- Agridoce... Se eu te contar uma coisa, prometes que não ficas chateada?
- O que foi?
- Diz lá... Ficas chateada?
- O que é que tu andaste a fazer?
- Oh, eu já sei que vais ficar chateada...
- Diz lá, eu não fico chateada.
- Sabes aquelas gavetas na mesa-de-cabeceira lá no teu quarto em casa dos pais?
- Sim... (eu já a imaginar o filme todo...) Andaste lá a mexer?

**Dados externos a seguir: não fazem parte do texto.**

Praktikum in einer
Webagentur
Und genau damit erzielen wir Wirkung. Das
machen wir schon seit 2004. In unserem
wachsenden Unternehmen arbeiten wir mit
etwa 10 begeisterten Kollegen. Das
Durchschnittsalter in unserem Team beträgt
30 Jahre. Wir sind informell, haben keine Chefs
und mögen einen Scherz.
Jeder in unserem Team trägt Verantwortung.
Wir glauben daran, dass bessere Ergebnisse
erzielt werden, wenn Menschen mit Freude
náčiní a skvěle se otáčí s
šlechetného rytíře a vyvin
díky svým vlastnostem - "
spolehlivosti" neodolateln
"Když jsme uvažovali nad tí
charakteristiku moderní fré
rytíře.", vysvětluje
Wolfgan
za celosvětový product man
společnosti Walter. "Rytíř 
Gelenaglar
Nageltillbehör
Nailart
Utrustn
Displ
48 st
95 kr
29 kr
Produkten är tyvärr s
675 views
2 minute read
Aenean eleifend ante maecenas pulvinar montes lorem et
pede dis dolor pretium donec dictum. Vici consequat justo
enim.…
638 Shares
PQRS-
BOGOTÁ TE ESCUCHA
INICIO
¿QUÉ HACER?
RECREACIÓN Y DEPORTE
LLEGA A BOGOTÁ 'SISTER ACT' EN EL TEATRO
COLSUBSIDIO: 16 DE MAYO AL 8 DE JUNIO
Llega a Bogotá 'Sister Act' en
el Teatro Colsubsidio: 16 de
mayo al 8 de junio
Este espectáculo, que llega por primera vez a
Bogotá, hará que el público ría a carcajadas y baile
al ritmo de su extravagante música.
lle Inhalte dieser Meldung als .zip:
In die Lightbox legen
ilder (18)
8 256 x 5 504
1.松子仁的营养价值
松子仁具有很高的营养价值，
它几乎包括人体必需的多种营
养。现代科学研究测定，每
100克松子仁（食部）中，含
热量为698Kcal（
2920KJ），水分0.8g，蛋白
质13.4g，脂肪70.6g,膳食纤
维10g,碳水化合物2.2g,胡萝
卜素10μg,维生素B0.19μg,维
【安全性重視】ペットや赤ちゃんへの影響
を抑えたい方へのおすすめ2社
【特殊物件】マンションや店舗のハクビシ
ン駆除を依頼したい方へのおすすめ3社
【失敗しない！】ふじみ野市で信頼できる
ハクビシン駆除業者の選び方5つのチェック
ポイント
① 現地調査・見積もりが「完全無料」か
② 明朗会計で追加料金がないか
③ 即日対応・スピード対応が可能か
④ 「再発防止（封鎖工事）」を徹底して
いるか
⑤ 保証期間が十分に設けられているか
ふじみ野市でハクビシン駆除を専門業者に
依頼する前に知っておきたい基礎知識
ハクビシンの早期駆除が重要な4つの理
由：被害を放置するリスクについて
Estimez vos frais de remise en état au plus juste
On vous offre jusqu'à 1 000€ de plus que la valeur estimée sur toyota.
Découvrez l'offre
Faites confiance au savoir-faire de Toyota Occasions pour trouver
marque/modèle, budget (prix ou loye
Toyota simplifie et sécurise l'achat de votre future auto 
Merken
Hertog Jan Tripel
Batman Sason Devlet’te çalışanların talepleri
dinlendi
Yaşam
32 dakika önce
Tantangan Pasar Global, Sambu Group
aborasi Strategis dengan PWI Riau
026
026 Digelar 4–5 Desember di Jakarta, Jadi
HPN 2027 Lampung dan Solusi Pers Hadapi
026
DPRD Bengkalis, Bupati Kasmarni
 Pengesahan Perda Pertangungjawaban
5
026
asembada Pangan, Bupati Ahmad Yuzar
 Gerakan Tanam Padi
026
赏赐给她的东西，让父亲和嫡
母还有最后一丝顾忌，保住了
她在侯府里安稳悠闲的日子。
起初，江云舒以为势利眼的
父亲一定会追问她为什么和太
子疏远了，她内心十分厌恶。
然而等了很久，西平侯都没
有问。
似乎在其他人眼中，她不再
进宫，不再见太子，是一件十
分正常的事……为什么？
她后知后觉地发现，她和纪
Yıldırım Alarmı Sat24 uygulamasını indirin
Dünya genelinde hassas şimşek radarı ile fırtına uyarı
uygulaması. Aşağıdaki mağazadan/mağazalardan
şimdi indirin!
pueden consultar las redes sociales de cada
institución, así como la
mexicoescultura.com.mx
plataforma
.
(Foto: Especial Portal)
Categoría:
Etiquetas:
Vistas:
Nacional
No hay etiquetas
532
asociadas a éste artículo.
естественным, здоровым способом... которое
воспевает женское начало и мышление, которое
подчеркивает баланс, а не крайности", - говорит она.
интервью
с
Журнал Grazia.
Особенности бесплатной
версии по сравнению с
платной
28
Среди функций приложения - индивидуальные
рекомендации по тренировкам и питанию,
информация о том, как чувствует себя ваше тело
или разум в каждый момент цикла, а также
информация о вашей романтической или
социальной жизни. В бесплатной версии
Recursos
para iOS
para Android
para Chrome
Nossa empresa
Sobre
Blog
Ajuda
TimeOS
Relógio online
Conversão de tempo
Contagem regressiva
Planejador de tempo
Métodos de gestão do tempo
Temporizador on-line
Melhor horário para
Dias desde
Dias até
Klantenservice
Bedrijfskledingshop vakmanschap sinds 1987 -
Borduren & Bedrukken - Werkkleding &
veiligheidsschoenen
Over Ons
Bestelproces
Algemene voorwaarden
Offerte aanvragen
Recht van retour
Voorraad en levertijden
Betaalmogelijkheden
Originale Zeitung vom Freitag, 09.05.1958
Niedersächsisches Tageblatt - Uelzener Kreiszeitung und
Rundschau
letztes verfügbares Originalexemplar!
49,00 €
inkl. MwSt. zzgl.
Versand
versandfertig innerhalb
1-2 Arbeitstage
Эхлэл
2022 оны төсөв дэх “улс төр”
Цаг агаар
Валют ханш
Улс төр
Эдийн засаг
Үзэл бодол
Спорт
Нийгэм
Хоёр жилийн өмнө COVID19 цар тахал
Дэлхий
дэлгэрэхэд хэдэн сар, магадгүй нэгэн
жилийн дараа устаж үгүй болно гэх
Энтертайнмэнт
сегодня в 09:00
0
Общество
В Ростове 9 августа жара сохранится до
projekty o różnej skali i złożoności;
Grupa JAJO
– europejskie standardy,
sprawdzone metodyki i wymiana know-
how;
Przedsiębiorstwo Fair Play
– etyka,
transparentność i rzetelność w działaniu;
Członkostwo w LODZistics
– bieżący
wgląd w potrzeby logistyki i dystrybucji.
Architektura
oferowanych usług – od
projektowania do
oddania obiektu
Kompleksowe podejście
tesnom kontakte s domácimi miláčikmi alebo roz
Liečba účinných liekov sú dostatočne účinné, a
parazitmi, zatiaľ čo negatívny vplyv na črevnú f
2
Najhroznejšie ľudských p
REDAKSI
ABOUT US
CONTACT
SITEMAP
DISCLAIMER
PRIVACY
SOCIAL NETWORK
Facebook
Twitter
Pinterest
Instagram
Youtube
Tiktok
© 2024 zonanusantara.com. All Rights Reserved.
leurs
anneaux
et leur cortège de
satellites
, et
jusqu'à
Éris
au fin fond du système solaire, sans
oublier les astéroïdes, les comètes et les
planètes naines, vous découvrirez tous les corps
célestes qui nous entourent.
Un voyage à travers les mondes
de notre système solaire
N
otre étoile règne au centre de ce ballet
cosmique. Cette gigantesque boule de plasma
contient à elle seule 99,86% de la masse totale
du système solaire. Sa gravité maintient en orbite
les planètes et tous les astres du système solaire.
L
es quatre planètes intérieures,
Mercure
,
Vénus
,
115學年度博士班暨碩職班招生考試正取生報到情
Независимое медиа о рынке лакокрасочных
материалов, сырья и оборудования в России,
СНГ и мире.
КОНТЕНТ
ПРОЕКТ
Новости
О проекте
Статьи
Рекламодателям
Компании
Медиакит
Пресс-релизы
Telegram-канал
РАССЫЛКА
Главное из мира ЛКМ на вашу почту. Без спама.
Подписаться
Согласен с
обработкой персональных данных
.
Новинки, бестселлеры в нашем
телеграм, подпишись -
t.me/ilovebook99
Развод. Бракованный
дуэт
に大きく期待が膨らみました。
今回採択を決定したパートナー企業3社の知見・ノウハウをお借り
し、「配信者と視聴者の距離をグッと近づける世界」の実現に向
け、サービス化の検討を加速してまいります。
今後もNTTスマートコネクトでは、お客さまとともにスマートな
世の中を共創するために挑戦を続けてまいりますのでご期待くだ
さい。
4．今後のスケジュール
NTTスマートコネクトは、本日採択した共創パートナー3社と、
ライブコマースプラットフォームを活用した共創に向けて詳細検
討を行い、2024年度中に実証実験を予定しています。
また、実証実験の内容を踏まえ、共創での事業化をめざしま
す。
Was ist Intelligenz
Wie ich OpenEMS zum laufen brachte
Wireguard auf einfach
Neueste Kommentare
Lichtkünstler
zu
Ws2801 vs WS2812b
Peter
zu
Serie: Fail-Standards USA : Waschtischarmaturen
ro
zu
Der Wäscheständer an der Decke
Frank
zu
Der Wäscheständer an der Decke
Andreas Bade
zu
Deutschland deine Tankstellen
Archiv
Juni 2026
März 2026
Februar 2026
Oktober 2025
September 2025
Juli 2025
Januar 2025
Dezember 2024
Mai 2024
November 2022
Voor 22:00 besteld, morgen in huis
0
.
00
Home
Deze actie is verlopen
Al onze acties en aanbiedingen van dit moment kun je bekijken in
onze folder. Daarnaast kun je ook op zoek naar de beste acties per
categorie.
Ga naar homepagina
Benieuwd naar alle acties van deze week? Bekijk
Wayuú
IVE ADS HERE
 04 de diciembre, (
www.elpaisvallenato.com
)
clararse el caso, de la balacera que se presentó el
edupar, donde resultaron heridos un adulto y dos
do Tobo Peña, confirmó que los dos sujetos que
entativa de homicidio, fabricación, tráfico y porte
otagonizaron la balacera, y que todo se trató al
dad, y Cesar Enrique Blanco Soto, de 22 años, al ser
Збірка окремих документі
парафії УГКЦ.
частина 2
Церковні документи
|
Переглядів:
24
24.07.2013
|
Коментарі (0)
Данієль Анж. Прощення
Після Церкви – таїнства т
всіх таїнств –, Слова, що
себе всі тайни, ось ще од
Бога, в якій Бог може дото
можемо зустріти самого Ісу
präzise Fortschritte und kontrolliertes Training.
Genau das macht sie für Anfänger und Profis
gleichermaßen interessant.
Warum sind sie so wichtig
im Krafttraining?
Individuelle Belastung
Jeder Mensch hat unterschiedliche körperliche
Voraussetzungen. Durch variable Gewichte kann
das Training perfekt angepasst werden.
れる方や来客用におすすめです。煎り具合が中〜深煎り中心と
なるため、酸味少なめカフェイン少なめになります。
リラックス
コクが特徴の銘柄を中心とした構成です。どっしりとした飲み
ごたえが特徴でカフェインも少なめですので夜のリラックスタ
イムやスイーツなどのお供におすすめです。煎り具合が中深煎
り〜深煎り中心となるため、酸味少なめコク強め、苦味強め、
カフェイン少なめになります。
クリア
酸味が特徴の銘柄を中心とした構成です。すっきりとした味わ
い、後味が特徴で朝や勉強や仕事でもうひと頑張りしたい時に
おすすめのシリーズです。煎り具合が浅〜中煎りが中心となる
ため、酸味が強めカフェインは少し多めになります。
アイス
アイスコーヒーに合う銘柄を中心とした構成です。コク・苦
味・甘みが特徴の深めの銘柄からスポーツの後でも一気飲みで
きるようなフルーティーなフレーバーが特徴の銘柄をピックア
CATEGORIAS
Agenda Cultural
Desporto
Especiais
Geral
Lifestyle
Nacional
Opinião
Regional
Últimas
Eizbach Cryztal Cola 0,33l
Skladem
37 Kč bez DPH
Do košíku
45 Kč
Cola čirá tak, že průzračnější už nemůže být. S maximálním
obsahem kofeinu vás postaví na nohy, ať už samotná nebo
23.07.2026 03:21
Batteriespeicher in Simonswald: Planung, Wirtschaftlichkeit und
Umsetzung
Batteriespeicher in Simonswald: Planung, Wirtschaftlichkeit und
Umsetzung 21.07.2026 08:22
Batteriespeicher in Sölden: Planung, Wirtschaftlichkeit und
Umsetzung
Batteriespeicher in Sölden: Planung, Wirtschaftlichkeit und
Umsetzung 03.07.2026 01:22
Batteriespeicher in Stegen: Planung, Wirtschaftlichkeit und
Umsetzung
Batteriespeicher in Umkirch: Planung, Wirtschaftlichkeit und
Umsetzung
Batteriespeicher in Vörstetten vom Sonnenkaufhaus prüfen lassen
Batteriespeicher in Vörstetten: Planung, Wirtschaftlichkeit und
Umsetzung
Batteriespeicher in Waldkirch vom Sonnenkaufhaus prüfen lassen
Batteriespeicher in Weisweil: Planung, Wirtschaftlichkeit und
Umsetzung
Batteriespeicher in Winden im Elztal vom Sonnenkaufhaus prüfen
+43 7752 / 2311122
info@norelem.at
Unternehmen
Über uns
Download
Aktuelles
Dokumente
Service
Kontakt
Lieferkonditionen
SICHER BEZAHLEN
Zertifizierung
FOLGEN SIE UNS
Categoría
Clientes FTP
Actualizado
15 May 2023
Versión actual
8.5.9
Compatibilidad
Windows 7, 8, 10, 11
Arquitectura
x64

- Foi sem querer. Eu estava à procura não-sei-do-quê e vi lá uns cadernos teus.
- E leste?
- ... Mas eu não queria. Foi sem querer. Eu não consegui resistir. Mas olha que tu escreves mesmo bem. Tenho mesmo orgulho em ti.
- ...
- Desculpa. Tu disseste que não ficavas chateada. Mas tu escreves mesmo bem!
E lá estive eu a tentar perceber o que é que ela tinha lido. É que, convenhamos, o que eu escrevi naqueles cadernos/diários não é exactamente adequado a crianças... E lá estive eu, a manter a calma, a desvalorizar, mas a ferver por dentro a desejar que ela não tivesse lido aquilo que eu temia. E, aparentemente, não leu. Pelo sim, pelo não, tenho de lá ir resgatá-los o quanto antes.
É que se ler sobre as minhas paixões da adolescência não é exactamente grave, ler sobre o que veio a seguir, não é bonito, não. E, por mais que ela diga que eu escrevo bem e que devia escrever um livro (é tão simpática quando faz asneiras!...), também é verdade que eu não quero que ela conheça aquela Agridoce. Não agora, pelo menos. Disse-lhe que, talvez um dia, daqui a uns bons dez anos, a deixe ler o resto.
Para já, deixa-a olhar para mim e sentir orgulho. Pensar que eu sou grande e forte e que estou aqui para ampará-la. Sempre. Que é para isso que ter tantos irmãos deve servir, não?